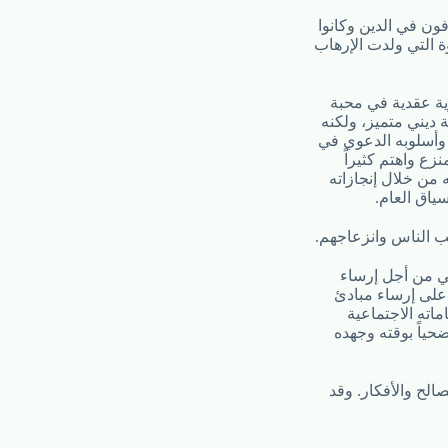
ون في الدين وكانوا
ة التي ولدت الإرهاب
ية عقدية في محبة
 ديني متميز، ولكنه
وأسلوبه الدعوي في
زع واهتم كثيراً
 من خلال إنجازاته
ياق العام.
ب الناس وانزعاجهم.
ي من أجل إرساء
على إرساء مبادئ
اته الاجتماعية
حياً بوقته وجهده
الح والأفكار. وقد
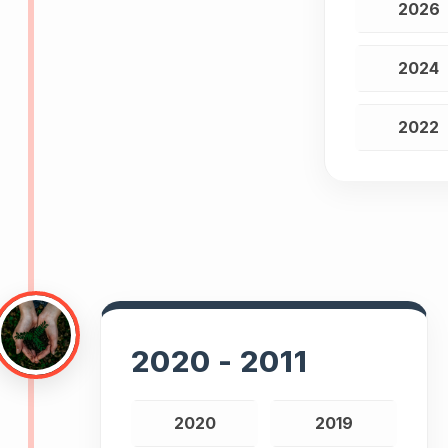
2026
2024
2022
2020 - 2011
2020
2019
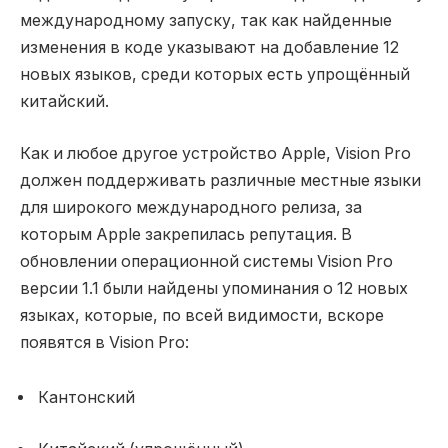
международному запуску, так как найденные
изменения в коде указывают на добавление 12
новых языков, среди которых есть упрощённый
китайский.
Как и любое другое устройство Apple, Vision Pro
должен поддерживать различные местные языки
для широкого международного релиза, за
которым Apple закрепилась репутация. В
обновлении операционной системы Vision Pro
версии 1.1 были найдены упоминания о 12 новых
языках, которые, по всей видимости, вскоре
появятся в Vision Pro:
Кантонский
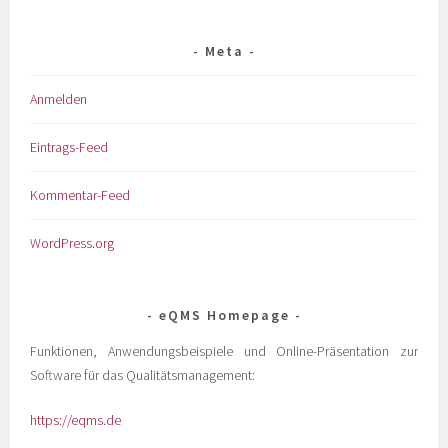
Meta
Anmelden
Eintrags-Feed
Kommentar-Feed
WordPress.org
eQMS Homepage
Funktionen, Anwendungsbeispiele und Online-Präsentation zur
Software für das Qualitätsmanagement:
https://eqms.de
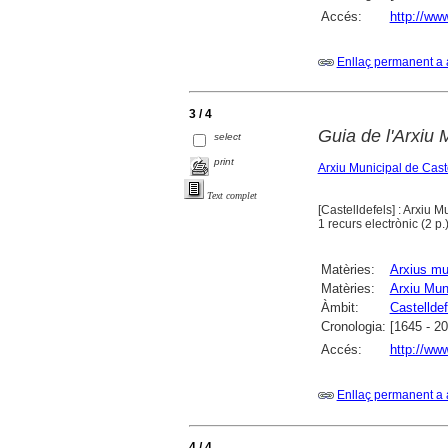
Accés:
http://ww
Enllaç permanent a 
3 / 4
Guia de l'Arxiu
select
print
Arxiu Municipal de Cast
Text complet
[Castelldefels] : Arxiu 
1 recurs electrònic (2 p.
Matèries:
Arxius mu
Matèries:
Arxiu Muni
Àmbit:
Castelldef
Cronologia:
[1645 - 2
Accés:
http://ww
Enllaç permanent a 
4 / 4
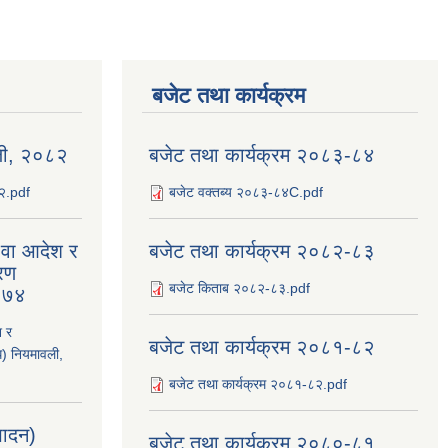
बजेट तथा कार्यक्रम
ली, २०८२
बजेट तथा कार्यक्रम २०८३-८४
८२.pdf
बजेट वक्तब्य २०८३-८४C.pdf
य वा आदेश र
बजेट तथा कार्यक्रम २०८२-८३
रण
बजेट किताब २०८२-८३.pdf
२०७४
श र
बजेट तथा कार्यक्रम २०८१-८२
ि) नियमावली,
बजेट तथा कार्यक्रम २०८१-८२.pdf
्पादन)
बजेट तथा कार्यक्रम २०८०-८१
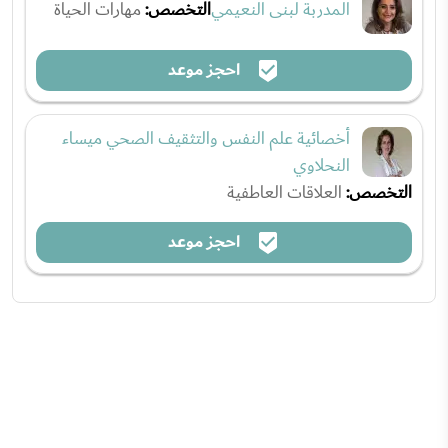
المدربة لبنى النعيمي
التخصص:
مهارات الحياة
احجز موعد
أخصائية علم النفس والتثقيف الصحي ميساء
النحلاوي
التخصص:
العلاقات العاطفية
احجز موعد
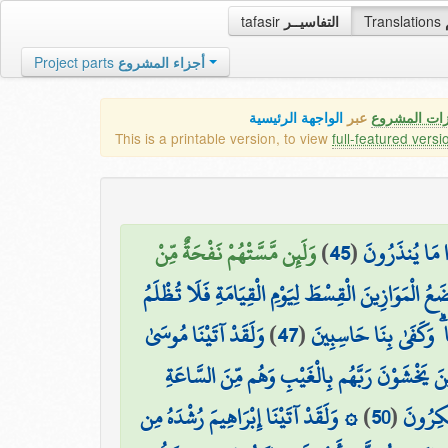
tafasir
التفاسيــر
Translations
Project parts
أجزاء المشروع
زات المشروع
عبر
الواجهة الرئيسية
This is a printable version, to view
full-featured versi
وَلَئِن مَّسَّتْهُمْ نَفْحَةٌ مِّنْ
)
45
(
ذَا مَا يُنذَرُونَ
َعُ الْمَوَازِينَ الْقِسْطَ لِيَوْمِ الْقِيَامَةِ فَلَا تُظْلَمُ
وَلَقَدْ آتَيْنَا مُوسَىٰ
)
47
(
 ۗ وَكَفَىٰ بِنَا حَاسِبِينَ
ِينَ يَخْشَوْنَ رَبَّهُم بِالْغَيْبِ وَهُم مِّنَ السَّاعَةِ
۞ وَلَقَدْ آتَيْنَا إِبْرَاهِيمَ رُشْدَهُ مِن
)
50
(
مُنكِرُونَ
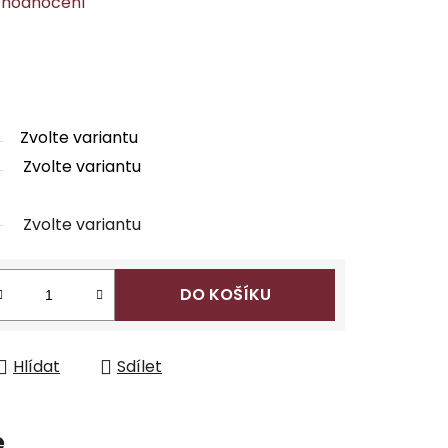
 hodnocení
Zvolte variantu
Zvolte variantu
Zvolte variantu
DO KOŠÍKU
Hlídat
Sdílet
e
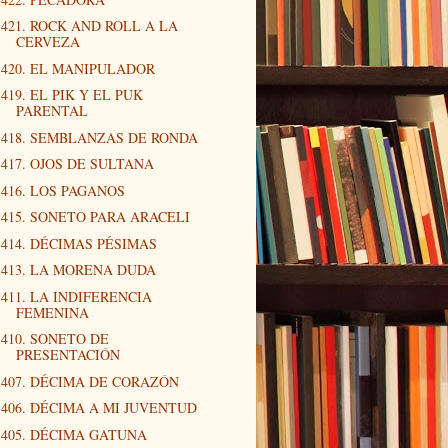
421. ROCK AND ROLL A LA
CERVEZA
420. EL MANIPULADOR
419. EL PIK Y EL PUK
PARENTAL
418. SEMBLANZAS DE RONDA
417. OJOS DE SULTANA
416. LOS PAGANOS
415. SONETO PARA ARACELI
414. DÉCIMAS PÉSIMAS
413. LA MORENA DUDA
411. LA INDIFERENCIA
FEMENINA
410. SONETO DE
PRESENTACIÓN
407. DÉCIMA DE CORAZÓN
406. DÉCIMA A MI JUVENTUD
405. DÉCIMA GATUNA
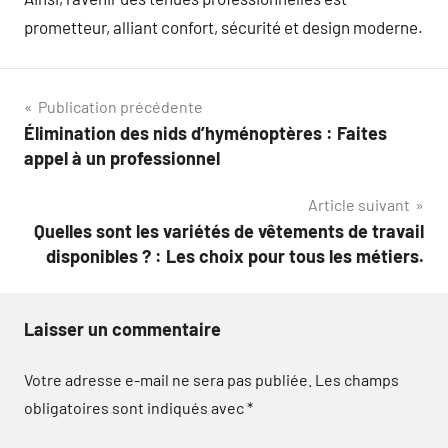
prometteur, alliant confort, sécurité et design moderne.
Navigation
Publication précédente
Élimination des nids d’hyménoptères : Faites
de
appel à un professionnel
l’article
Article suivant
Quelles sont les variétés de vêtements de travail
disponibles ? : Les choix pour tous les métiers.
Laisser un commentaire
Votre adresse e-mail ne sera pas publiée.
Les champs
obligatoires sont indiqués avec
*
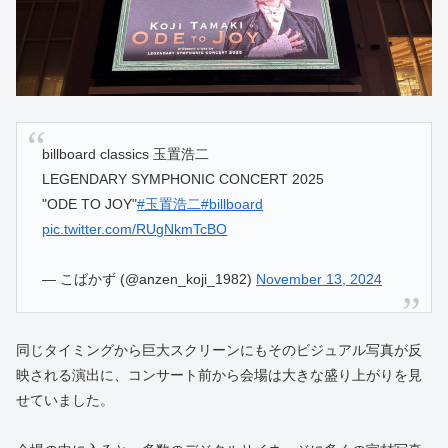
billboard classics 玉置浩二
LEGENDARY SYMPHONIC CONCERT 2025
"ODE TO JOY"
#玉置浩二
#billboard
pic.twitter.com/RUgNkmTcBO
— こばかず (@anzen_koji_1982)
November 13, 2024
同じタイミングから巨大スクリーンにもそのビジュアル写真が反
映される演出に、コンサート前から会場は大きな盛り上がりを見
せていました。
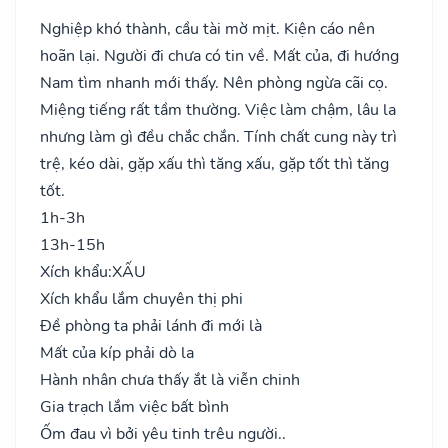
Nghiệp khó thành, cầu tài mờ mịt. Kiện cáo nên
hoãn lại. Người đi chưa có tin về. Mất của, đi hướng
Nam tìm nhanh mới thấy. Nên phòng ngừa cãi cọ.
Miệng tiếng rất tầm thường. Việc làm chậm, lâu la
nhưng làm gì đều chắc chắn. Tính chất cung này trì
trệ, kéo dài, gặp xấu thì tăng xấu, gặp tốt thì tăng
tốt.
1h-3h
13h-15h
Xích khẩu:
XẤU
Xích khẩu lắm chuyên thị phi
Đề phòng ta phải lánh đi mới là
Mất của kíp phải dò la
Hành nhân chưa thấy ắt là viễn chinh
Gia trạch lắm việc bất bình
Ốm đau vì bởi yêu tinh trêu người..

= = = = =

__Exercise requirements__: The lines above that hold the word "Apple" need counting; write the count and nothing more.

__Task response__: 2